Usage#

This section contains a collection of examples demonstrating how to use the package pycvcam for various applications.

Nomenclature and Definitions#

A computer vision camera is modeled by three main components:

  1. Extrinsic: The transformation from the world coordinate system to the normalized camera coordinate system (world_points to normalized_points)

  2. Distortion: The transformation from the normalized camera coordinate system to the distorted camera coordinate system (normalized_points to distorted_points)

  3. Intrinsic: The transformation from the distorted camera coordinate system to the image coordinate system (distorted_points to image_points)

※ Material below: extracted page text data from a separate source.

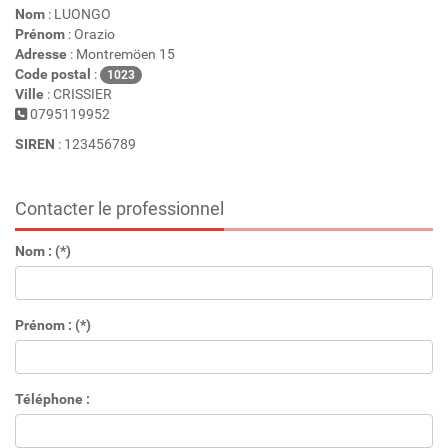
Nom
: LUONGO
Prénom
: Orazio
Adresse
: Montremöen 15
Code postal
:
1023
Ville
: CRISSIER
0795119952
SIREN
: 123456789
Contacter le professionnel
Nom : (*)
Prénom : (*)
Téléphone :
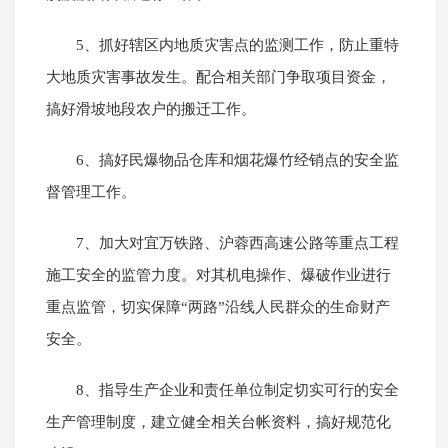
5、抓好辖区内地质灾害点的监测工作，防止重特
大地质灾害事故发生。配合相关部门争取项目资金，
搞好滑坡地段农户的搬迁工作。
6、搞好民爆物品仓库和烟花爆竹经销点的安全监
督管理工作。
7、加大对宜万铁路、沪蓉西高速公路等重点工程
施工安全的监管力度。对其机电操作、爆破作业进行
重点监管，切实保障“两路”沿线人民群众的生命财产
安全。
8、指导生产企业和责任单位制定切实可行的安全
生产管理制度，建立健全相关台帐资料，搞好规范化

As described in the figure below, the package pycvcam uses the following notation:

  • world_points: The 3-D points \(\vec{X}_w\) with shape (…,3) expressed in the world coordinate system \((\vec{E}_x, \vec{E}_y, \vec{E}_z)\).

  • normalized_points: The 2-D points \(\vec{x}_n\) with shape (…,2) expressed in the normalized camera coordinate system \((\vec{I}, \vec{J})\) with a unit distance along the optical axis \((\vec{K})\).

  • distorted_points: The distorted 2-D points \(\vec{x}_d\) with shape (…,2) expressed in the normalized camera coordinate system \((\vec{I}, \vec{J})\) with a unit distance along the optical axis \((\vec{K})\).

  • image_points: The 2-D points \(\vec{x}_i\) with shape (…,2) expressed in the image coordinate system \((\vec{e}_x, \vec{e}_y)\) in the sensor plane.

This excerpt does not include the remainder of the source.